Esse idealismo ingênuo (“nossos ancestrais gauleses”), esse gosto pela unidade abstrata (“jardins à francesa”, “cartesianismo”, “dissertação”…), podem virar uma intolerância intratável. A França é terra de mistura, mas de uma mistura com potencial explosivo. Nossa fraternidade pode degenerar em ferocidade (as “fré-roces”, diria Lacan). Depois de Charlie, depois do Bataclan, depois de Nice e depois do que ainda virá, é vital impedirmos essa concretização.
Esse perigo é especialmente ignorado por nossa atual classe dirigente, que parece esquecer que a França, ao contrário dos Estados Unidos, não é uma terra de imigração. Os indígenas continuam sendo majoritários. Por uma singular inversão, a expressão “indígenas da República” designa precisamente os filhos dos alógenos.
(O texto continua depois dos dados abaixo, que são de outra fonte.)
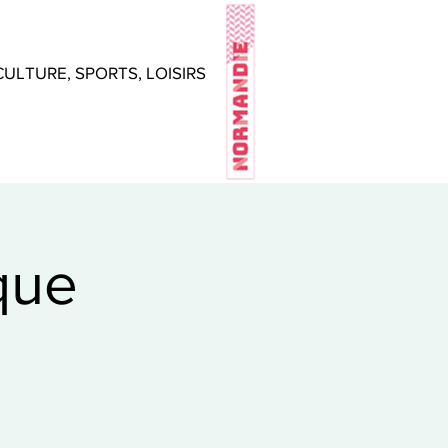
CULTURE, SPORTS, LOISIRS
que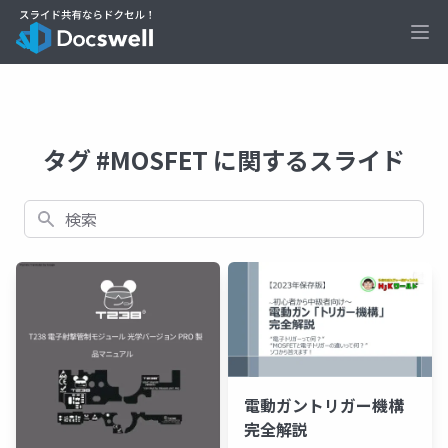
Ope
タグ #MOSFET に関するスライド
検索
電動ガントリガー機構
完全解説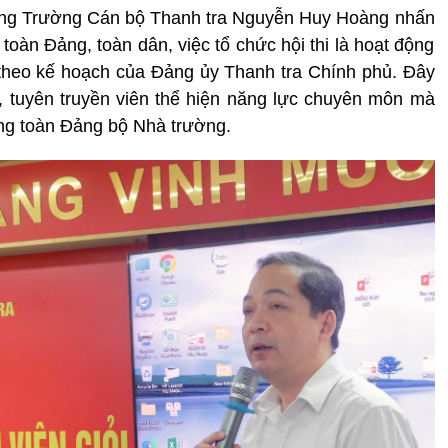
rưởng Trường Cán bộ Thanh tra Nguyễn Huy Hoàng nhấn
 toàn Đảng, toàn dân, việc tổ chức hội thi là hoạt động
ện theo kế hoạch của Đảng ủy Thanh tra Chính phủ. Đây
n, tuyên truyền viên thể hiện năng lực chuyên môn mà
rong toàn Đảng bộ Nhà trường.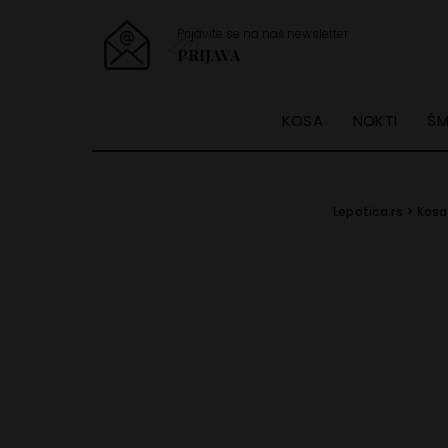
Prijavite se na naš newsletter
PRIJAVA
KOSA
NOKTI
ŠM
Lepotica.rs
>
Kosa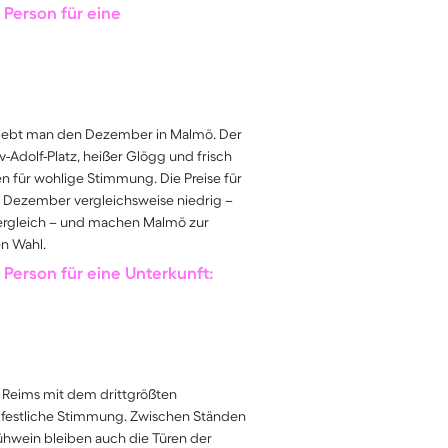
 Person für eine
rlebt man den Dezember in Malmö. Der
Adolf-Platz, heißer Glögg und frisch
 für wohlige Stimmung. Die Preise für
m Dezember vergleichsweise niedrig –
ergleich – und machen Malmö zur
n Wahl.
Person für eine Unterkunft:
Reims mit dem drittgrößten
 festliche Stimmung. Zwischen Ständen
ühwein bleiben auch die Türen der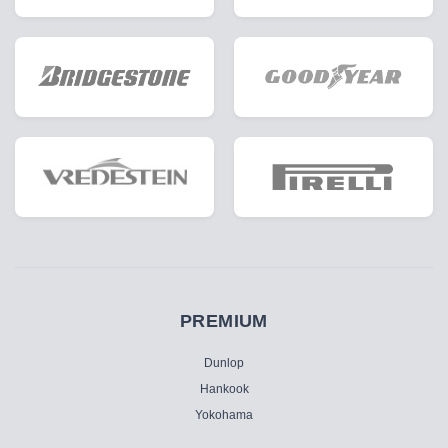
PREMIUM
Dunlop
Hankook
Yokohama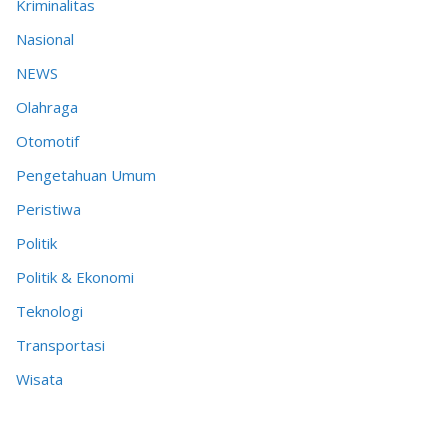
Kriminalitas
Nasional
NEWS
Olahraga
Otomotif
Pengetahuan Umum
Peristiwa
Politik
Politik & Ekonomi
Teknologi
Transportasi
Wisata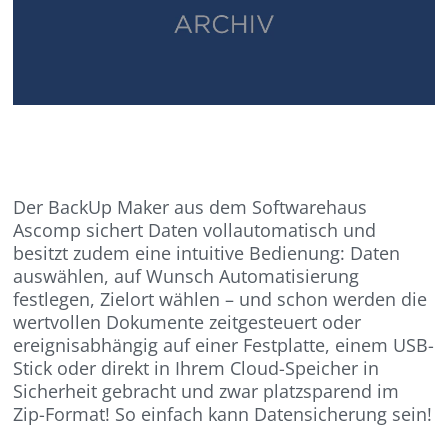
Der BackUp Maker aus dem Softwarehaus
Ascomp sichert Daten vollautomatisch und
besitzt zudem eine intuitive Bedienung: Daten
auswählen, auf Wunsch Automatisierung
festlegen, Zielort wählen – und schon werden die
wertvollen Dokumente zeitgesteuert oder
ereignisabhängig auf einer Festplatte, einem USB-
Stick oder direkt in Ihrem Cloud-Speicher in
Sicherheit gebracht und zwar platzsparend im
Zip-Format! So einfach kann Datensicherung sein!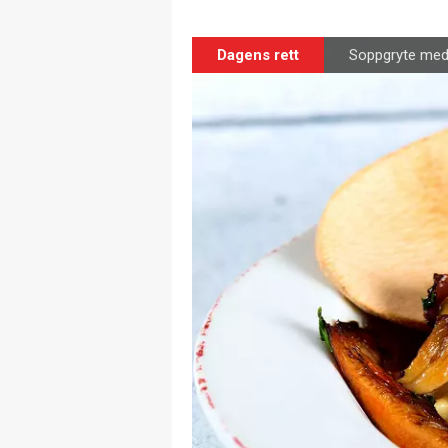
Dagens rett
Soppgryte med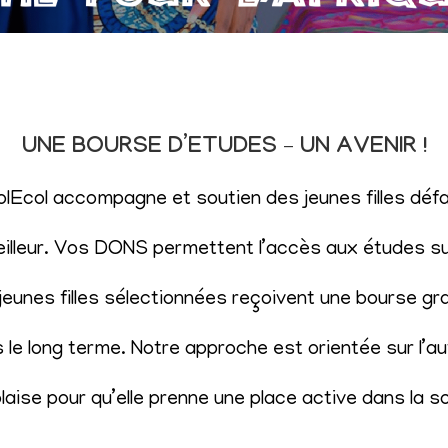
UNE BOURSE D’ETUDES – UN AVENIR !
SolEcol accompagne et soutien des jeunes filles d
eilleur. Vos DONS permettent l’accès aux études sup
eunes filles sélectionnées reçoivent une bourse gr
le long terme. Notre approche est orientée sur l’aut
aise pour qu’elle prenne une place active dans la s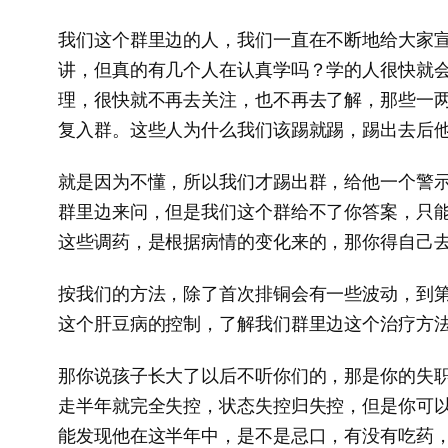
我们这个群里边的人，我们一直在不断地给大家
讲，但真的有几个人在认真学吗？学的人很快就
理，很快就不再去关注，也不再去了解，那些一
复入群。这些人为什么我们该踢就踢，踢出去后
就是因为不懂，所以我们才踢出群，给他一个警
群里边来问，但是我们这个群给不了你答案，只
这些调药，是根据病情的变化来的，那你得自己
按我们的方法，除了首次排铜会有一些波动，到
这个肝豆病的控制，了解我们群里边这个治疗方
那你说孩子长大了以后不听你们的，那是你的失
走半年就完全失控，状态失控归失控，但是你可
能发现他在这半年中，是不是忌口，有没有吃药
Vivemos em estado de negação.
Na presença desse fantasma dos Estados Unidos, somos convidados a respeitar as diferenças e a identidade de todas as comunidades. Todas com a exceção de uma… a comunidade “gaulesa”, à qual se pede que se contente em ruminar seus defeitos (Vichy, tortura na Argélia, etc.). Depois de manter e difundir a autoflagelação nacional por trinta anos, as grades curriculares, mas também as mídias e certos políticos, criaram uma minoria de alienados que não sabem mais quem são e, já que não podem se admirar, se odeiam. Até a tragédia recente, a maioria dos próprios franceses não estava certa de moralmente ter o direito de portar sua bandeira.
É verdade que os franceses cometeram crimes imprescritíveis. Claro, a colonização às vezes soube se mostrar odiosa. Não obstante, comparar-se com outros povos pode dar algum consolo e cessar a expiação.
A França jamais terá na consciência o peso do que os Estados Unidos irreparavelmente cometeram contra seus índios, nem carregará a culpa esmagadora de uma Alemanha cujo “grande conquistador” se suicidou, como havia vivido, ignominiosamente em um bunker. Nosso país tampouco precisa se prender aos remorsos que um dia corroerão a alma russa ou chinesa, quando a lembrança dos gulags ou da revolução cultural subir à superfície de suas consciências nacionais.
Nossas classes dirigentes aspiram à universalidade jurídica dos Estados Unidos, mas esquecem que nos Estados Unidos um potente patriotismo solda as comunidades. Todas as crianças fazem juramento à bandeira estrelada.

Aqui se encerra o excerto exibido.